■ **About this exercise**
Check each line of the material for the string "Hướng", and copy the lines that have it.

■ **Data**
^^^^^^^^^^^^^^^^

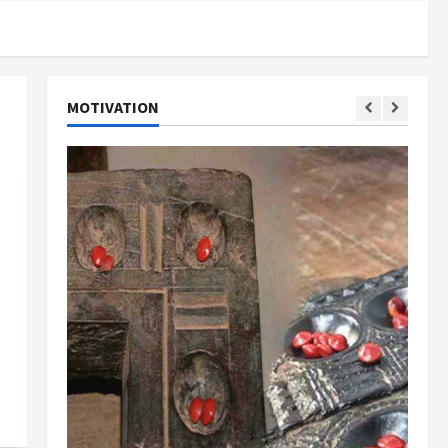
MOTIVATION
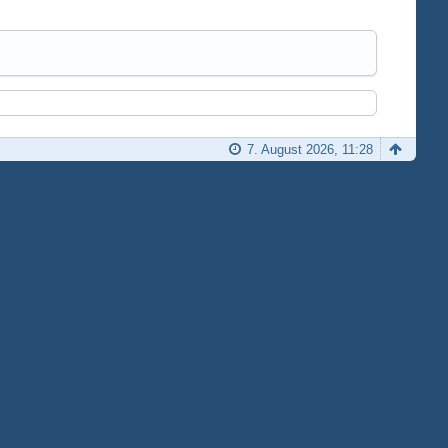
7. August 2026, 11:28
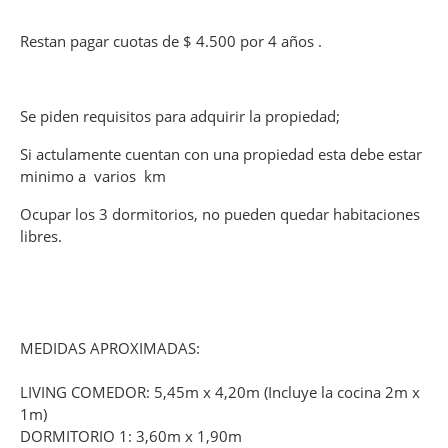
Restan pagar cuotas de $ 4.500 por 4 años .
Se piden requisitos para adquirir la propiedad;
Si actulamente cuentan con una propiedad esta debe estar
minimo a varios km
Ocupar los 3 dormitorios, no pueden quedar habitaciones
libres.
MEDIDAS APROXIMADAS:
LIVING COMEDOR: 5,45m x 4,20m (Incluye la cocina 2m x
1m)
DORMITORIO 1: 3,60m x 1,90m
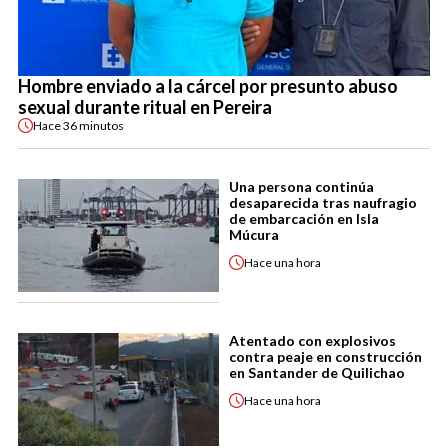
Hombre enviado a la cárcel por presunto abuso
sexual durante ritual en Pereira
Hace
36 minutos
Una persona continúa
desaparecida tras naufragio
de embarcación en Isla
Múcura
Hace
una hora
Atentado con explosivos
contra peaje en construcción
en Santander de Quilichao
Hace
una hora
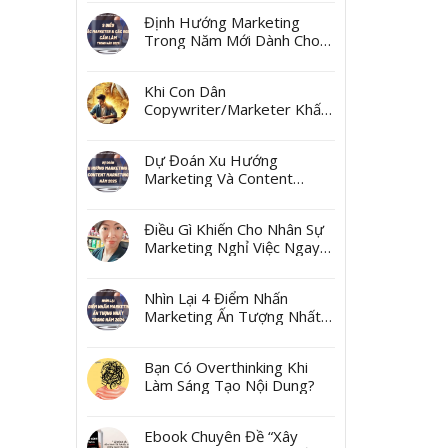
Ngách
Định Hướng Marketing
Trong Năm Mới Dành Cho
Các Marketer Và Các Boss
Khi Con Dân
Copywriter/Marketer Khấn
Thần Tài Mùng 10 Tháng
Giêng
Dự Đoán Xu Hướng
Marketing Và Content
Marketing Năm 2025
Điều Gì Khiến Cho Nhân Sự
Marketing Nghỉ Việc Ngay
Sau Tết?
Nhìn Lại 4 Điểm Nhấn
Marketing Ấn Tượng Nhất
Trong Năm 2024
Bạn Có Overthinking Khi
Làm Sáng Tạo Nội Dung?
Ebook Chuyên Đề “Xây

^^^^^^^^^^^^^^^^

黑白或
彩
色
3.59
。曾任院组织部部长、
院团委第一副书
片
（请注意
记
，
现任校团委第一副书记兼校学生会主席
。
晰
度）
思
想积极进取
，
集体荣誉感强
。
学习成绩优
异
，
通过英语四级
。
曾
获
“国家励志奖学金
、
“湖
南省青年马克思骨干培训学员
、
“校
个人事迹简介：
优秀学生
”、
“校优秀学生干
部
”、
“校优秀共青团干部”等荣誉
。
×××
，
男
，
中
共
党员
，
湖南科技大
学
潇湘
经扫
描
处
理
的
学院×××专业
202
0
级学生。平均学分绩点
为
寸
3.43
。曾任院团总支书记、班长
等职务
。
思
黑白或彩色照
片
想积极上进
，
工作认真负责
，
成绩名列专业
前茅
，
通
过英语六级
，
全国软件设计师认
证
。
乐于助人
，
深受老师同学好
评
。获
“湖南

^^^^^^^^^^^^^^^^

■ **Task solution**
Định Hướng Marketing
Dự Đoán Xu Hướng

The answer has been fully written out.